[Stored data entries]

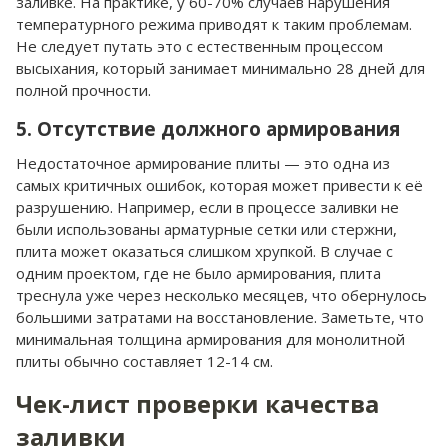
заливке. На практике, у 60-70% случаев нарушения
температурного режима приводят к таким проблемам.
Не следует путать это с естественным процессом
высыхания, который занимает минимально 28 дней для
полной прочности.
5. Отсутствие должного армирования
Недостаточное армирование плиты — это одна из
самых критичных ошибок, которая может привести к её
разрушению. Например, если в процессе заливки не
были использованы арматурные сетки или стержни,
плита может оказаться слишком хрупкой. В случае с
одним проектом, где не было армирования, плита
треснула уже через несколько месяцев, что обернулось
большими затратами на восстановление. Заметьте, что
минимальная толщина армирования для монолитной
плиты обычно составляет 12-14 см.
Чек-лист проверки качества
заливки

** TASK DETAILS **
Line by line, transcribe the records exactly, omitting the images.

** WORKED SOLUTION **
заливке. На практике, у 60-70% случаев нарушения
температурного режима приводят к таким проблемам.
Не следует путать это с естественным процессом
высыхания, который занимает минимально 28 дней для
полной прочности.
5. Отсутствие должного армирования
Недостаточное армирование плиты — это одна из
самых критичных ошибок, которая может привести к её
разрушению. Например, если в процессе заливки не
были использованы арматурные сетки или стержни,
плита может оказаться слишком хрупкой. В случае с
одним проектом, где не было армирования, плита
треснула уже через несколько месяцев, что обернулось
большими затратами на восстановление. Заметьте, что
минимальная толщина армирования для монолитной
плиты обычно составляет 12-14 см.
Чек-лист проверки качества
заливки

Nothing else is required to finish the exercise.